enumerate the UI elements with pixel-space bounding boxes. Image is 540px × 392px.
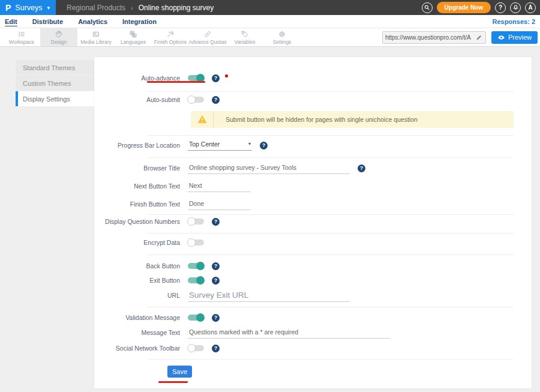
encrypt-data-toggle[interactable]	[188, 240, 204, 246]
questionpro-logo: P	[5, 4, 11, 12]
exit-url-input[interactable]	[188, 289, 350, 302]
social-network-toolbar-toggle[interactable]	[188, 345, 204, 351]
magic-wand-icon	[166, 30, 175, 38]
tag-icon	[241, 30, 249, 38]
annotation-underline-save	[158, 381, 188, 383]
top-bar: P Surveys ▾ Regional Products › Online s…	[0, 0, 540, 15]
responses-count-link[interactable]: Responses: 2	[492, 18, 535, 25]
languages-icon	[129, 30, 137, 38]
exit-button-row: Exit Button ?	[94, 276, 220, 285]
toggle-knob	[187, 217, 196, 226]
help-button[interactable]: ?	[495, 2, 506, 13]
browser-title-help-icon[interactable]: ?	[358, 164, 365, 172]
display-question-numbers-toggle[interactable]	[188, 219, 204, 225]
nav-tab-integration[interactable]: Integration	[122, 18, 157, 25]
design-toolbar: Workspace Design Media Library Languages…	[0, 28, 540, 47]
message-text-row: Message Text	[94, 328, 390, 337]
annotation-underline	[147, 81, 205, 83]
back-button-help-icon[interactable]: ?	[212, 262, 220, 270]
tab-variables[interactable]: Variables	[226, 28, 263, 46]
sidebar-item-standard-themes[interactable]: Standard Themes	[16, 60, 94, 75]
exit-button-label: Exit Button	[94, 277, 180, 284]
exit-button-help-icon[interactable]: ?	[212, 277, 220, 285]
media-library-icon	[92, 30, 100, 38]
nav-tab-distribute[interactable]: Distribute	[32, 18, 63, 25]
warning-triangle-icon	[197, 114, 208, 125]
tab-design[interactable]: Design	[40, 28, 77, 46]
tab-languages[interactable]: Languages	[115, 28, 152, 46]
divider	[147, 91, 514, 92]
tab-advance-quotas[interactable]: Advance Quotas	[189, 28, 226, 46]
workspace-icon	[17, 30, 26, 38]
notifications-button[interactable]	[510, 2, 521, 13]
themes-sidebar: Standard Themes Custom Themes Display Se…	[16, 60, 94, 107]
tab-finish-options[interactable]: Finish Options	[152, 28, 189, 46]
auto-submit-toggle[interactable]	[188, 97, 204, 103]
search-icon	[424, 4, 430, 11]
submit-hidden-warning: Submit button will be hidden for pages w…	[191, 111, 514, 128]
back-button-row: Back Button ?	[94, 261, 220, 271]
message-text-input[interactable]	[188, 327, 390, 339]
survey-nav: Edit Distribute Analytics Integration Re…	[0, 15, 540, 28]
divider	[147, 359, 514, 360]
nav-tab-analytics[interactable]: Analytics	[78, 18, 107, 25]
browser-title-input[interactable]	[188, 163, 350, 174]
preview-button[interactable]: Preview	[491, 31, 538, 44]
progress-bar-location-select[interactable]: Top Center ▾	[188, 140, 252, 151]
survey-url-box	[382, 31, 486, 44]
back-button-toggle[interactable]	[188, 263, 204, 269]
divider	[147, 214, 514, 215]
product-switcher[interactable]: P Surveys ▾	[0, 0, 56, 15]
nav-tab-edit[interactable]: Edit	[5, 18, 17, 25]
toggle-knob	[196, 262, 205, 270]
toggle-knob	[187, 95, 196, 104]
tab-settings[interactable]: Settings	[263, 28, 301, 46]
display-question-numbers-help-icon[interactable]: ?	[212, 218, 220, 226]
validation-message-toggle[interactable]	[188, 315, 204, 321]
browser-title-label: Browser Title	[94, 164, 180, 172]
next-button-text-row: Next Button Text	[94, 181, 251, 191]
message-text-label: Message Text	[94, 329, 180, 336]
sidebar-item-display-settings[interactable]: Display Settings	[16, 91, 94, 106]
auto-advance-toggle[interactable]	[188, 75, 204, 81]
pencil-icon	[476, 34, 482, 41]
progress-bar-help-icon[interactable]: ?	[260, 142, 268, 149]
toggle-knob	[187, 344, 196, 352]
breadcrumb-parent[interactable]: Regional Products	[67, 4, 125, 12]
auto-advance-help-icon[interactable]: ?	[212, 74, 220, 82]
tab-workspace[interactable]: Workspace	[3, 28, 40, 46]
selected-option: Top Center	[189, 140, 220, 148]
finish-button-text-input[interactable]	[188, 199, 251, 210]
validation-message-help-icon[interactable]: ?	[212, 314, 220, 322]
auto-submit-row: Auto-submit ?	[94, 95, 220, 104]
finish-button-text-row: Finish Button Text	[94, 199, 251, 209]
divider	[147, 157, 514, 158]
back-button-label: Back Button	[94, 262, 180, 270]
search-button[interactable]	[422, 2, 433, 13]
content-area: Standard Themes Custom Themes Display Se…	[0, 47, 540, 392]
annotation-dot	[225, 74, 228, 77]
display-question-numbers-label: Display Question Numbers	[94, 218, 180, 225]
warning-text: Submit button will be hidden for pages w…	[214, 116, 418, 123]
save-button[interactable]: Save	[167, 366, 192, 378]
validation-message-row: Validation Message ?	[94, 313, 220, 322]
sidebar-item-custom-themes[interactable]: Custom Themes	[16, 76, 94, 91]
eye-icon	[497, 34, 505, 41]
auto-submit-help-icon[interactable]: ?	[212, 96, 220, 104]
social-network-toolbar-row: Social Network Toolbar ?	[94, 343, 220, 353]
upgrade-now-button[interactable]: Upgrade Now	[437, 2, 491, 13]
avatar[interactable]: A	[525, 2, 536, 13]
survey-url-input[interactable]	[383, 34, 473, 41]
social-network-toolbar-help-icon[interactable]: ?	[212, 345, 220, 352]
exit-button-toggle[interactable]	[188, 277, 204, 283]
display-settings-panel: Auto-advance ? Auto-submit ? Submit butt…	[94, 57, 532, 388]
tab-media-library[interactable]: Media Library	[77, 28, 115, 46]
edit-url-button[interactable]	[473, 32, 485, 43]
chevron-down-icon: ▾	[47, 5, 50, 11]
select-caret-icon: ▾	[248, 141, 251, 146]
next-button-text-input[interactable]	[188, 181, 251, 192]
finish-button-text-label: Finish Button Text	[94, 201, 180, 208]
exit-url-row: URL	[94, 289, 350, 301]
chain-links-icon	[203, 30, 212, 38]
auto-submit-label: Auto-submit	[94, 96, 180, 103]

________________

_Required work_
Please report all lines in the entries where "finish" appears.

_Result of the exercise_
tab-finish-options[interactable]: Finish Options	[152, 28, 189, 46]
finish-button-text-input[interactable]	[188, 199, 251, 210]
finish-button-text-row: Finish Button Text	[94, 199, 251, 209]
finish-button-text-label: Finish Button Text	[94, 201, 180, 208]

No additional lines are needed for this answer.